Most people, regardless of faith, seem familiar with the tale of Samson and Delilah: the tragic hero seduced by a woman hired to discover the secrets to his strength in order to make him fall.
This March, the New Orleans Opera Association breathes life into the story, composed by Frenchman Camille Saint-Saëns in partnership with librettist Ferdinand Lemaire. Based on the Biblical tale found in Chapter 16 of the Book of Judges (Old Testament), Samson and Delilah is the only Saint-Saëns opera performed regularly.
The show is a grand opera, performed in three acts, four scenes:
Act I opens in Palestine, 1150 B.C. Faithful leader Samson demonstrates his courage for a group of Hebrews praying for freedom from the Philistines. Observing Samson's unusually impressive faith, the High Priest of Dagon curses him and the Hebrews. Dagon plots to use the beauty of Delilah to defeat Samson's elaborate sense of strength through seduction. Armed with prophetic warnings against her, Samson prays for God's guidance is resisting Delilah's charms.

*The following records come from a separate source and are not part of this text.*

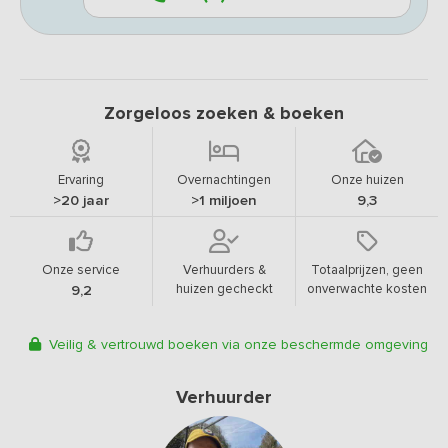
Zorgeloos zoeken & boeken
Ervaring
Overnachtingen
Onze huizen
>20 jaar
>1 miljoen
9,3
Onze service
Verhuurders &
Totaalprijzen, geen
huizen gecheckt
onverwachte kosten
9,2
Veilig & vertrouwd boeken via onze beschermde omgeving
Verhuurder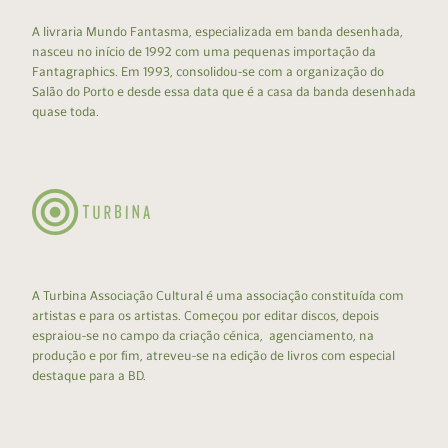
A livraria Mundo Fantasma, especializada em banda desenhada,
nasceu no início de 1992 com uma pequenas importação da
Fantagraphics. Em 1993, consolidou-se com a organização do
Salão do Porto e desde essa data que é a casa da banda desenhada
quase toda.
A Turbina Associação Cultural é uma associação constituída com
artistas e para os artistas. Começou por editar discos, depois
espraiou-se no campo da criação cénica, agenciamento, na
produção e por fim, atreveu-se na edição de livros com especial
destaque para a BD.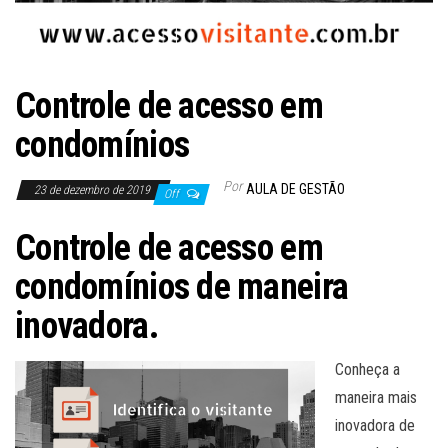
Controle de acesso em
condomínios
Por
AULA DE GESTÃO
23 de dezembro de 2019
Off
Controle de acesso em
condomínios de maneira
inovadora.
Conheça a
maneira mais
inovadora de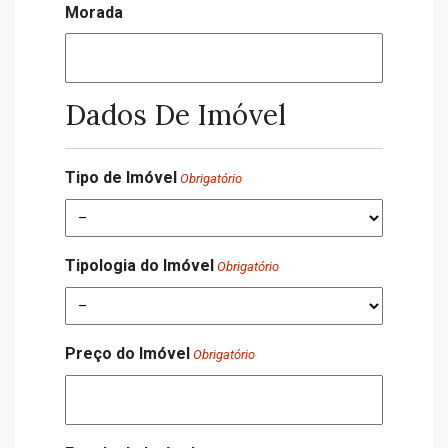
Morada
Dados De Imóvel
Tipo de Imóvel
Obrigatório
Tipologia do Imóvel
Obrigatório
Preço do Imóvel
Obrigatório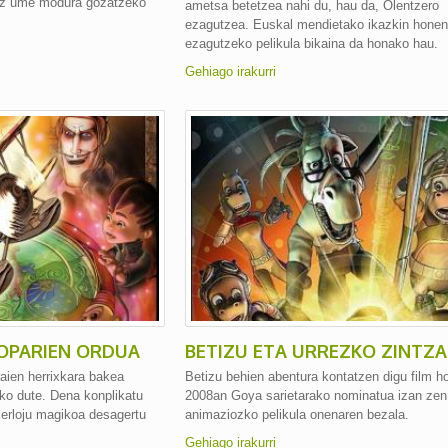
riz ume modura gozatzeko
ametsa betetzea nahi du, hau da, Olentzero
ezagutzea. Euskal mendietako ikazkin honen 
ezagutzeko pelikula bikaina da honako hau.
Gehiago irakurri
OPARIEN ORDUA
BETIZU ETA URREZKO ZINTZA
aien herrixkara bakea
Betizu behien abentura kontatzen digu film h
iko dute. Dena konplikatu
2008an Goya sarietarako nominatua izan zen
 erloju magikoa desagertu
animaziozko pelikula onenaren bezala.
.
Gehiago irakurri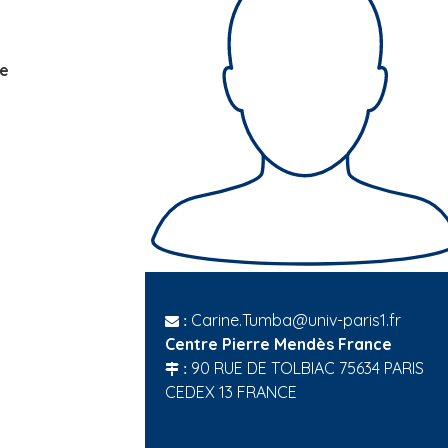
he
Carine.Tumba@univ-paris1.fr
:
Centre Pierre Mendès France
90 RUE DE TOLBIAC 75634 PARIS
:
CEDEX 13 FRANCE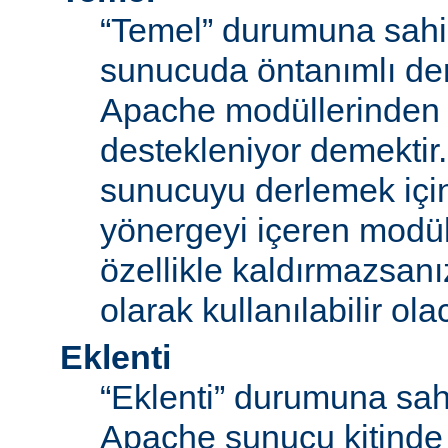
“Temel” durumuna sahi
sunucuda öntanımlı der
Apache modüllerinden b
destekleniyor demektir
sunucuyu derlemek için
yönergeyi içeren modü
özellikle kaldırmazsan
olarak kullanılabilir olac
Eklenti
“Eklenti” durumuna sah
Apache sunucu kitinde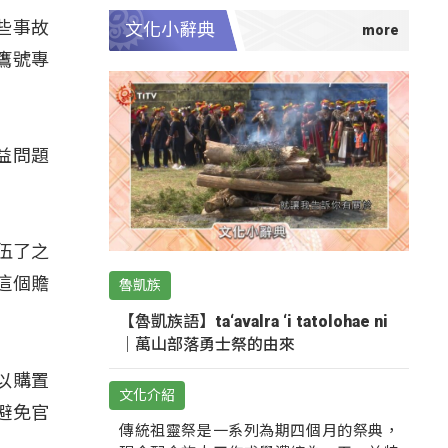
些事故
文化小辭典
鷹號專
益問題
伍了之
這個贍
魯凱族
【魯凱族語】ta‘avalra ‘i tatolohae ni
｜萬山部落勇士祭的由來
以購置
文化介紹
避免官
傳統祖靈祭是一系列為期四個月的祭典，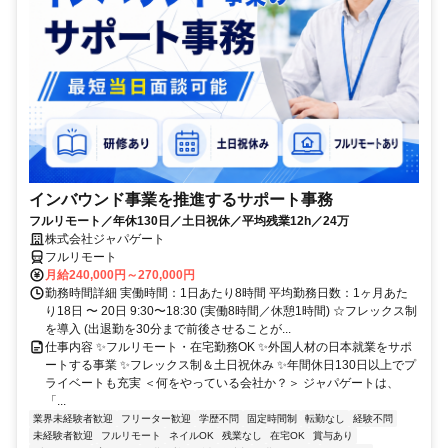
インバウンド事業を推進するサポート事務
フルリモート／年休130日／土日祝休／平均残業12h／24万
株式会社ジャパゲート
フルリモート
月給240,000円～270,000円
勤務時間詳細 実働時間：1日あたり8時間 平均勤務日数：1ヶ月あた
り18日 〜 20日 9:30〜18:30 (実働8時間／休憩1時間) ☆フレックス制
を導入 (出退勤を30分まで前後させることが...
仕事内容 ✨フルリモート・在宅勤務OK ✨外国人材の日本就業をサポ
ートする事業 ✨フレックス制＆土日祝休み ✨年間休日130日以上でプ
ライベートも充実 ＜何をやっている会社か？＞ ジャパゲートは、
「...
業界未経験者歓迎
フリーター歓迎
学歴不問
固定時間制
転勤なし
経験不問
未経験者歓迎
フルリモート
ネイルOK
残業なし
在宅OK
賞与あり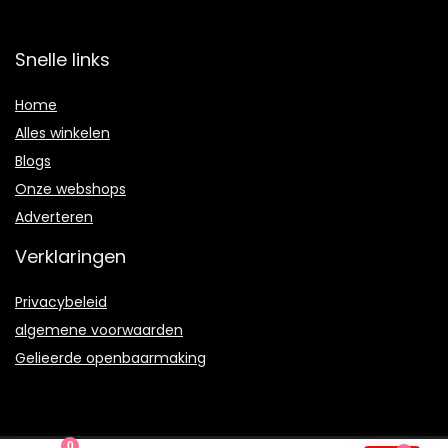
Snelle links
Home
Alles winkelen
Blogs
Onze webshops
Adverteren
Verklaringen
Privacybeleid
algemene voorwaarden
Gelieerde openbaarmaking
0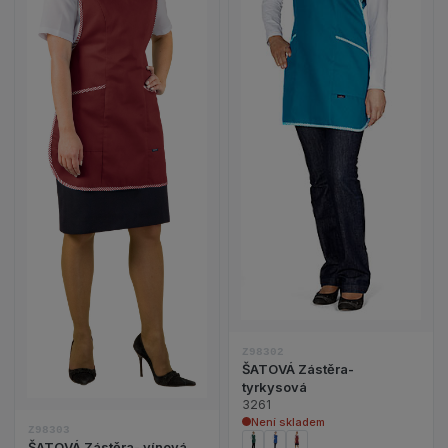
Zobrazit detail p
Zobrazit detail produktu ŠATOVÁ Zástěra- vínová
Z98302
ŠATOVÁ Zástěra-
tyrkysová
3261
Není skladem
Z98303
ŠATOVÁ Zástěra- vínová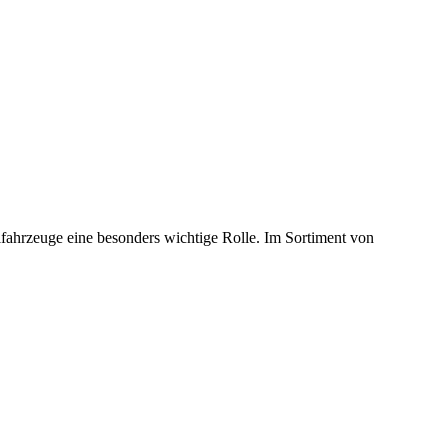
lfahrzeuge eine besonders wichtige Rolle. Im Sortiment von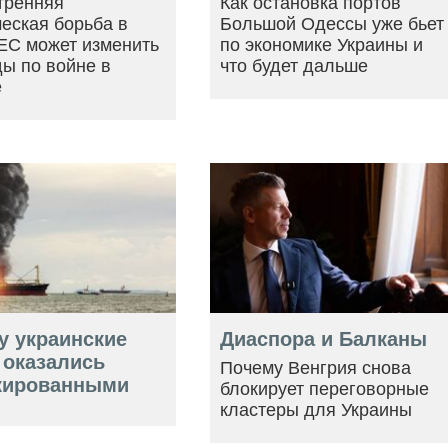
тренняя
Как остановка портов
еская борьба в
Большой Одессы уже бьет
ЕС может изменить
по экономике Украины и
ы по войне в
что будет дальше
е
у украинские
Диаспора и Балканы
 оказались
Почему Венгрия снова
кированными
блокирует переговорные
кластеры для Украины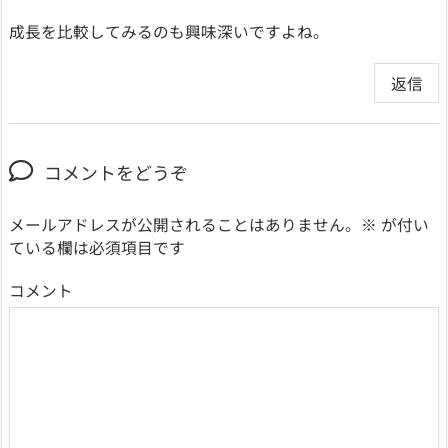
成長を比較してみるのも興味深いですよね。
返信
コメントをどうぞ
メールアドレスが公開されることはありません。
※
が付い
ている欄は必須項目です
コメント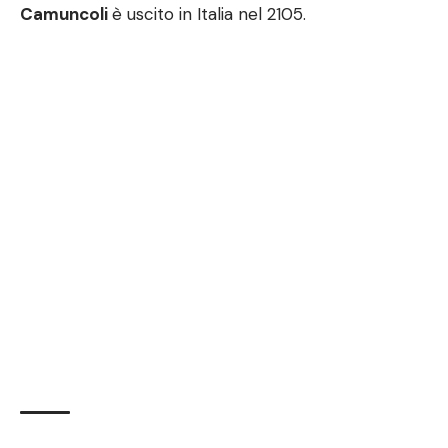
Camuncoli
è uscito in Italia nel 2105.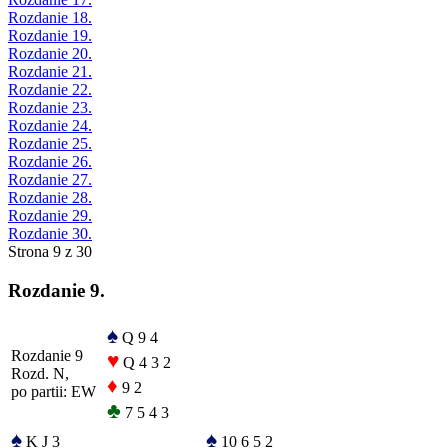
Rozdanie 18.
Rozdanie 19.
Rozdanie 20.
Rozdanie 21.
Rozdanie 22.
Rozdanie 23.
Rozdanie 24.
Rozdanie 25.
Rozdanie 26.
Rozdanie 27.
Rozdanie 28.
Rozdanie 29.
Rozdanie 30.
Strona 9 z 30
Rozdanie 9.
♠
Q 9 4
Rozdanie 9
♥
Q 4 3 2
Rozd. N,
♦
9 2
po partii: EW
♣
7 5 4 3
♠
♠
K J 3
10 6 5 2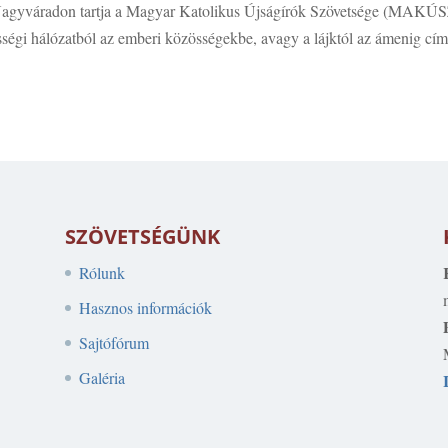
 Nagyváradon tartja a Magyar Katolikus Újságírók Szövetsége (MAKÚ
sségi hálózatból az emberi közösségekbe, avagy a lájktól az ámenig cí
SZÖVETSÉGÜNK
Rólunk
Hasznos információk
Sajtófórum
Galéria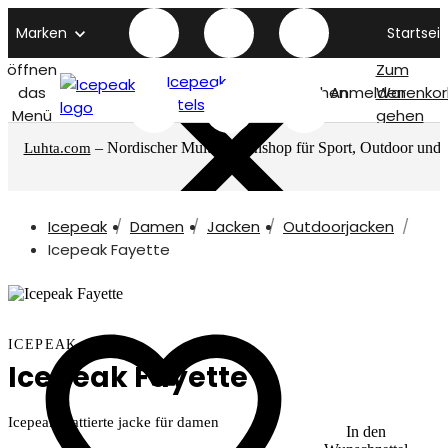
Marken
Startseit
öffnen
Zum
Icepeak
das
Suchen
Anmelden
Warenkor
titelseite
Menü
gehen
– Nordischer Multimarkenshop für Sport, Outdoor und
Luhta.com
mehr
Icepeak
Damen
Jacken
Outdoorjacken
Icepeak Fayette
ICEPEAK
Icepeak Fayette
Icepeak wattierte jacke für damen
In den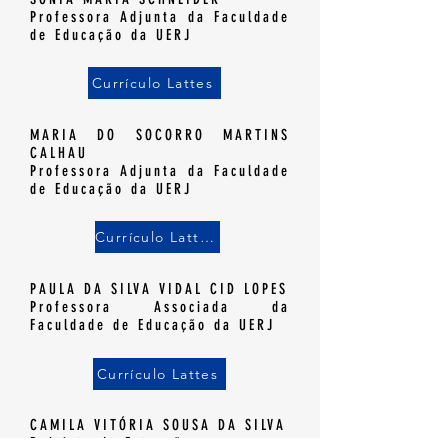
Professora Adjunta da Faculdade
de Educação da UERJ
Currículo Lattes
MARIA DO SOCORRO MARTINS
CALHAU
Professora Adjunta da Faculdade
de Educação da UERJ
Currículo Lattes
PAULA DA SILVA VIDAL CID LOPES
Professora Associada da
Faculdade de Educação da UERJ
Currículo Lattes
CAMILA VITÓ
RIA SOUSA DA SILVA
Bolsista de Extensão​;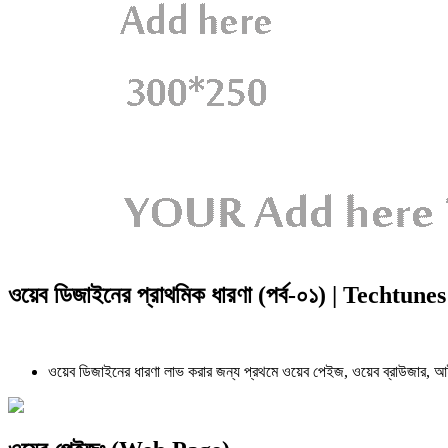
ওয়েব ডিজাইনের প্রাথমিক ধারণা (পর্ব-০১) | Techtunes
ওয়েব ডিজাইনের ধারণা লাভ করার জন্য প্রথমে ওয়েব পেইজ, ওয়েব ব্রাউজার, আই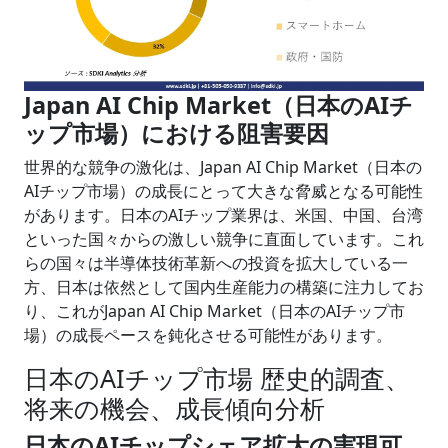
Japan AI Chip Market（日本のAIチ
ップ市場）における阻害要因
世界的な競争の激化は、Japan AI Chip Market（日本の
AIチップ市場）の成長にとって大きな脅威となる可能性
があります。日本のAIチップ業界は、米国、中国、台湾
といった国々からの激しい競争に直面しています。これ
らの国々は半導体技術革新への投資を拡大している一
方、日本は依然として国内生産能力の構築に注力してお
り、これがJapan AI Chip Market（日本のAIチップ市
場）の成長ペースを鈍化させる可能性があります。
日本のAIチップ市場 歴史的調査、
将来の機会、成長傾向分析
日本のAIチップシェア拡大の実現可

Delilah leads Act II with a song of victory. She knows her sensual magic has worked on Samson, and delights his following her rather than leading a revolution against the Philistines. It is revealed that she cares not for the riches promised by the High Priest in exchange for Samson. Instead, she is driven by revenge, hatred toward Hebrews, and a desire to hurt Samson. She's determined to discover Samson's secret, and moves to convince him to reveal it as an act of trust in his love for her.
Though Samson resists several times, he eventually reveals that his long hair is the secret. Delilah summons the Philistine soldiers, who abruptly arrive and capture Samson. By the start of Act III, Samson's hair has been shaved, and he's blind and shackled. He prays for those suffering as a result of his sinful actions, and offers his life in sacrifice.
The scene changes to Dagon in his temple. The Philistines prepare to celebrate their victory over Samson. Samson is led toward Dagon by a boy and instructed to kneel before the High Priest. Instead, he asks the boy to lead him toward to a pair of pillars—the main support for the Philistine temple. Once there, Samson prays for restoration of his strength. He pulls the pillars down, crushing both himself and his enemies.
Directed by Robert Lyall, Samson and Delilah will be sung in French, with English surtitles. Two performances are scheduled for Friday, 15 March (8pm) and Sunday, 17 March (2:30pm). Tickets are on sale now through neworleansopera.org for as low as $25.
An hour prior to curtain, George Dansker—Reference Librarian at New Orleans Public Library—will deliver a Nuts & Bolts lecture on the Opera with all the expertise you need to know about Samson and Delilah.
Production sponsorship comes from Peoples Health.